Sabtu, 24 September 2016

UMMATAN WASATHAN



Ummatan Wasathan
    
     Ya Tuhan kami,...sesungguhnya aku telah menempatkan sebagian keturunanku di lembah yang tidak mempunyai tanam-tanaman di dekat Rumah Engkau (Baitullah) yang di hormati, ya Tuhan kami (yang demikian itu) agar mereka mendirikan shalat. Maka jadikanlah hati sebagian manusia cenderung kepada mereka dan beri rezekilah mereka dari buah-buahan, mudah-mudahan mereka bersyukur” (QS. Ibrahim: 37).
   
      Setelah Nabi Ibrahim As sampai pada suatu bukit yang bernama ’Kida’, sekembalinya dari mengantar Siti Hajar dan anaknya Ismail ke lembah Makkah, disitulah Nabi Ibrahim berdo’a kepada Allah Swt sebagaimana tertera pada Qs. Ibrahim: 37 diatas. Dan do’a tersebut, kini telah terkabul. Sebagian dari umat di dunia ini telah cenderung hatinya kepada ajaran yang dibawa Nabi Besar Muhammad Saw sebagai titisan/keturunan dari Nabi Ismail As.

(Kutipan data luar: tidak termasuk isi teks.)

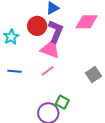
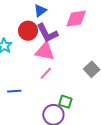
purple L-shape: (56, 31) -> (47, 33), turned 140
blue line: (14, 71) -> (14, 91), moved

       Dalam perjalanan sejarahnya yang cukup panjang, Islam telah dianut oleh kurang lebih 1,2 miliar manusia di belahan dunia. Sebagaimana halnya agama-agama besar dunia lainnya, Islam telah melewati sejumlah fase perkembangan. Lewat sejarahnya yang panjang, umat Islam harus merespon ancaman-ancaman internal dan eksternal demi mempertahankan kehidupan dan vitalitasnya. Sebagai akibatnya, Islam memiliki tradisi pembaruan dan reformasi agama yang panjang, membentang dari zaman terawal sejarahnya sampai sekarang. Kondisi dunia Islam saat ini berada di persimpangan jalan. Di satu sisi, geliat untuk menjalankan syariah Islam merebak di sepanjang nusantara, di sisi lain kehidupan hedonisme dan materialisme menyerap habis-habisan budaya Barat yang berujung pada sekular dan liberalnya pola hidup kaum muslimin. Dalam kenyataan sehari-hari, umat Islam tidak satu suara dalam menjawab berbagai persoalan zaman. Kecenderungan untuk berbeda-beda antar berbagai kelompok ini, sebenarnya lebih merupakan respons yang berbeda dalam memahami ajaran-ajaran dasar agama Islam.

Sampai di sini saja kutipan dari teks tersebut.